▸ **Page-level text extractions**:

== Segment start ==

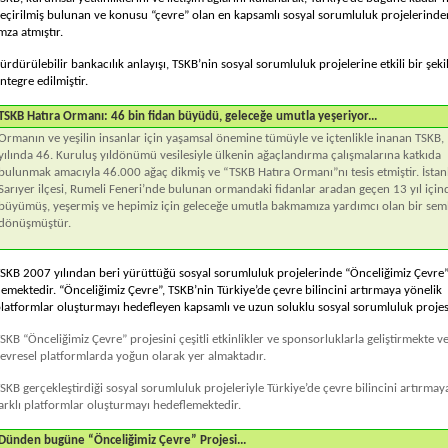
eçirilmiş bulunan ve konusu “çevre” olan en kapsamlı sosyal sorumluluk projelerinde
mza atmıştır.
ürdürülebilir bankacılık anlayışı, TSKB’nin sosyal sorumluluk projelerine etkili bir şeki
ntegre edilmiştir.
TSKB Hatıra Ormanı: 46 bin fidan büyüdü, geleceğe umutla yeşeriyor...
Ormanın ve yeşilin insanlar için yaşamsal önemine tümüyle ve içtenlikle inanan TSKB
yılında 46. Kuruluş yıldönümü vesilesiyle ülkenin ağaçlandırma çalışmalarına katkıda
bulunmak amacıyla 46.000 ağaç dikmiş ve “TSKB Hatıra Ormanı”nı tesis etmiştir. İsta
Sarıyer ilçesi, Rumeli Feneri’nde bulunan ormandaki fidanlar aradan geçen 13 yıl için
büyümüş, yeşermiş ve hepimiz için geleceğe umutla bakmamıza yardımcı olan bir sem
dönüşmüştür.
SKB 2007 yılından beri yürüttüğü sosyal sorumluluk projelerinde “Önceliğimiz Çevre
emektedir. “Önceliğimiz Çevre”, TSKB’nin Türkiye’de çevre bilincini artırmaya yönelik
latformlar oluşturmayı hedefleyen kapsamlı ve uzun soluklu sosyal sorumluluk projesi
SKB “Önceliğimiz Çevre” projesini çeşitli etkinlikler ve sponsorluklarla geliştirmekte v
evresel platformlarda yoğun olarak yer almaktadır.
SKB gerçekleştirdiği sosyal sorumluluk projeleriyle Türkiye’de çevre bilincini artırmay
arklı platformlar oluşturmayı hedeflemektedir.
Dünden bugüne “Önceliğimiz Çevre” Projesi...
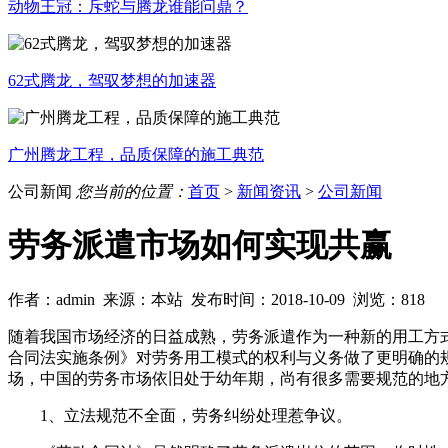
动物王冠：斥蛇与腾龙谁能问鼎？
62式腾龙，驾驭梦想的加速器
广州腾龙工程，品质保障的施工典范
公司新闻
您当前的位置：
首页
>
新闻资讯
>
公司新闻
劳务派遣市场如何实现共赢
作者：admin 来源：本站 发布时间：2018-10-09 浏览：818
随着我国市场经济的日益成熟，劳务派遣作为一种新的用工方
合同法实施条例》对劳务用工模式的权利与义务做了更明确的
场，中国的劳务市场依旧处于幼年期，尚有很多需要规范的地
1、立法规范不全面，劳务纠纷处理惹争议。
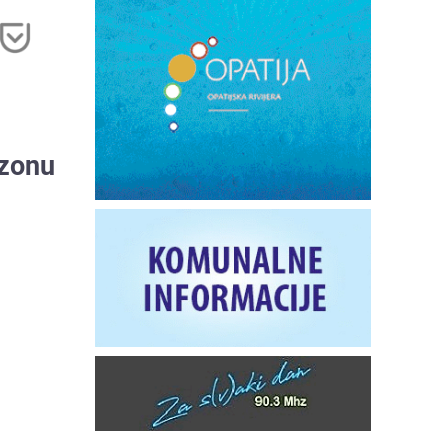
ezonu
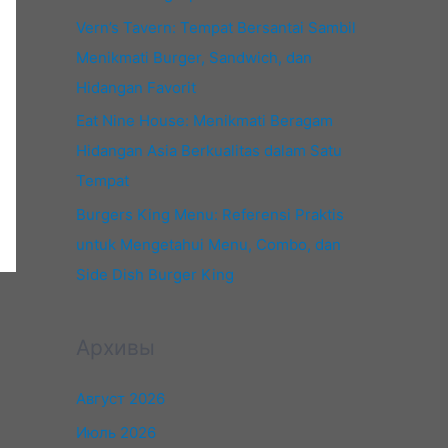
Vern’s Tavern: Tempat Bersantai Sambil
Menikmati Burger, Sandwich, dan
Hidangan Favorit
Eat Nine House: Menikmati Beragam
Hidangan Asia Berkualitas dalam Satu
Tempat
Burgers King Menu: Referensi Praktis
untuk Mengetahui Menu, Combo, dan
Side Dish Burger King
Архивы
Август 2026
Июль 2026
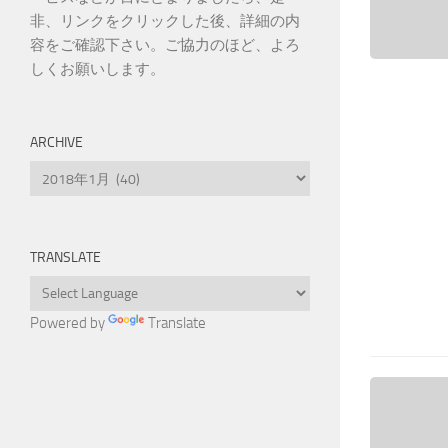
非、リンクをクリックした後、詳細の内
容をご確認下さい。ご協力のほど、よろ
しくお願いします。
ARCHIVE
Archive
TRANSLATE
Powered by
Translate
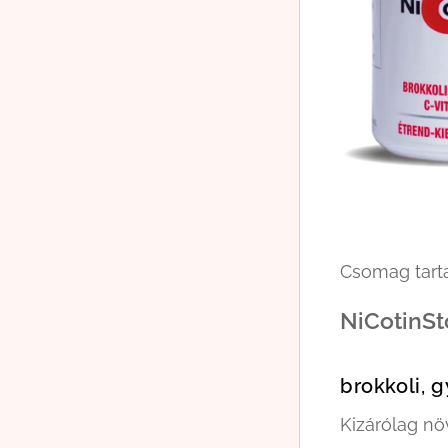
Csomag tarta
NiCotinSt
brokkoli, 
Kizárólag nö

== Segment end ==

▸ **Aim of the task**: Output each record verbatim, but skip anything that is a picture.

▸ **Task solution**:
eçirilmiş bulunan ve konusu “çevre” olan en kapsamlı sosyal sorumluluk projelerinde
mza atmıştır.
ürdürülebilir bankacılık anlayışı, TSKB’nin sosyal sorumluluk projelerine etkili bir şeki
ntegre edilmiştir.
TSKB Hatıra Ormanı: 46 bin fidan büyüdü, geleceğe umutla yeşeriyor...
Ormanın ve yeşilin insanlar için yaşamsal önemine tümüyle ve içtenlikle inanan TSKB
yılında 46. Kuruluş yıldönümü vesilesiyle ülkenin ağaçlandırma çalışmalarına katkıda
bulunmak amacıyla 46.000 ağaç dikmiş ve “TSKB Hatıra Ormanı”nı tesis etmiştir. İsta
Sarıyer ilçesi, Rumeli Feneri’nde bulunan ormandaki fidanlar aradan geçen 13 yıl için
büyümüş, yeşermiş ve hepimiz için geleceğe umutla bakmamıza yardımcı olan bir sem
dönüşmüştür.
SKB 2007 yılından beri yürüttüğü sosyal sorumluluk projelerinde “Önceliğimiz Çevre
emektedir. “Önceliğimiz Çevre”, TSKB’nin Türkiye’de çevre bilincini artırmaya yönelik
latformlar oluşturmayı hedefleyen kapsamlı ve uzun soluklu sosyal sorumluluk projesi
SKB “Önceliğimiz Çevre” projesini çeşitli etkinlikler ve sponsorluklarla geliştirmekte v
evresel platformlarda yoğun olarak yer almaktadır.
SKB gerçekleştirdiği sosyal sorumluluk projeleriyle Türkiye’de çevre bilincini artırmay
arklı platformlar oluşturmayı hedeflemektedir.
Dünden bugüne “Önceliğimiz Çevre” Projesi...
动物王冠：斥蛇与腾龙谁能问鼎？
62式腾龙，驾驭梦想的加速器
广州腾龙工程，品质保障的施工典范
公司新闻
您当前的位置：
首页
>
新闻资讯
>
公司新闻
劳务派遣市场如何实现共赢
作者：admin 来源：本站 发布时间：2018-10-09 浏览：818
随着我国市场经济的日益成熟，劳务派遣作为一种新的用工方
合同法实施条例》对劳务用工模式的权利与义务做了更明确的
场，中国的劳务市场依旧处于幼年期，尚有很多需要规范的地
1、立法规范不全面，劳务纠纷处理惹争议。
ezonu
Vern’s Tavern: Tempat Bersantai Sambil
Menikmati Burger, Sandwich, dan
Hidangan Favorit
Eat Nine House: Menikmati Beragam
Hidangan Asia Berkualitas dalam Satu
Tempat
Burgers King Menu: Referensi Praktis
untuk Mengetahui Menu, Combo, dan
Side Dish Burger King
Архивы
Август 2026
Июль 2026
非、リンクをクリックした後、詳細の内
容をご確認下さい。ご協力のほど、よろ
しくお願いします。
ARCHIVE
Archive
TRANSLATE
Powered by
Translate
Csomag tarta
NiCotinSt
brokkoli, 
Kizárólag nö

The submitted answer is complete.